I wrote this two years ago but didn’t publish it then. It is one of those articles that remain in Drafts land forever. Now as we see the topic on Ad blockers taking over the conversations I decided to hit the Publish on this article.
This is yet another business model simplification case study – Staying focused on your real customers, creating value for them and charging for that value remains the simplest of business models. This one is about pricing magazines.
Smart, popular and influential people have written at length about why information wants to be free. We have been told to get used to the world when content is commoditized and we better find another way to monetize it – anything but charging for it.
It appeared the pundits were true, until the recent technology shift – iPad. The Journal reports a reversal in pricing for iPad magazines as some publishers are bold enough to not only charge for their electronic content but also are charging more than what they currently do for print media.
Cosmopolitan readers can get their first year’s subscription to the print magazine for $10. But if they want the digital edition on their iPads, they will have to fork over $19.99.
And customers are willing to pay for content – ready to pay double of what they pay for print media. Gone are any objections based on cost to produce eContent vs. print.
For sure the advent of iPad triggered this change, it provided a conduit to reframe the value conversation with customers combined with the publisher realization who their real customers are. The change is really brought about by willingness of publishers to revisit their multi-party business model and simplify it.
As a refresher, business model is value creation and value capture. Publishers create value for readers and get a share of their value by pricing their print publication. Then they added a third player in this value chain – advertisers. The value to advertisers is selling reach (and may be attention and conversion). So publishers split their value capture between readers and advertisers.
Soon they lost sight of the original end customer – the readers – and started competing only on price to bring in as many readers as possible to capture more revenue from advertisers.
magazine publishers have guaranteed advertisers their titles will reach a minimum number of readers and, to fulfill that pledge, they have long cut prices sharply for promotional subscriptions.
The extreme form is what we see with all free media supported only by Ads effectively asking customers to pay with attention for the content they consume.
But as readers stopped ignoring Ads and even stopped reading because the publishers lost sight of the job readers hired the magazines for, their advertising revenue started dropping as well.

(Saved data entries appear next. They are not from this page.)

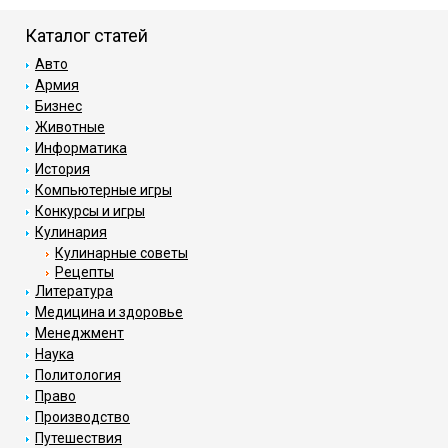
Каталог статей
Авто
Армия
Бизнес
Животные
Информатика
История
Компьютерные игры
Конкурсы и игры
Кулинария
Кулинарные советы
Рецепты
Литература
Медицина и здоровье
Менеджмент
Наука
Политология
Право
Производство
Путешествия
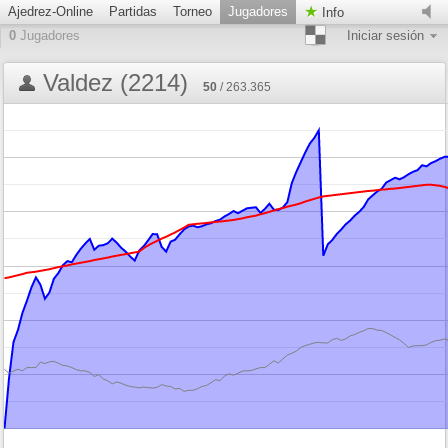
Ajedrez-Online
Partidas
Torneo
Jugadores
Info
0
Jugadores
Iniciar sesión
Valdez (2214)
50
/ 263.365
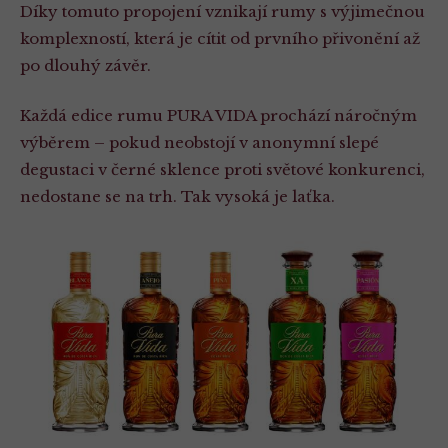
Díky tomuto propojení vznikají rumy s výjimečnou
komplexností, která je cítit od prvního přivonění až
po dlouhý závěr.
Každá edice rumu PURA VIDA prochází náročným
výběrem – pokud neobstojí v anonymní slepé
degustaci v černé sklence proti světové konkurenci,
nedostane se na trh. Tak vysoká je laťka.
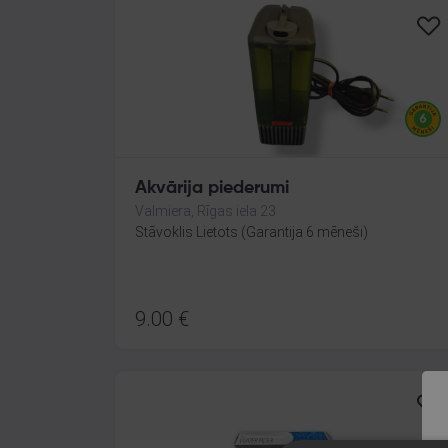
Akvārija piederumi
Valmiera, Rīgas iela 23
Stāvoklis Lietots (Garantija 6 mēneši)
9.00
€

One way to react to this drop in Ad revenue is to look for even more business model innovations. But some publishers seem to have realized they can fix this with return to first principles. Publisher of Cosmopolitan says,
this represents an opportunity for the magazine business to become more leveraged toward consumer revenue and a little less dependent on advertising
The readers are back in focus as primary customers for magazines. Publishers focus not just on content but also convenience in consuming the content that comes with iPad. They are rightfully charging for the value they create for their readers.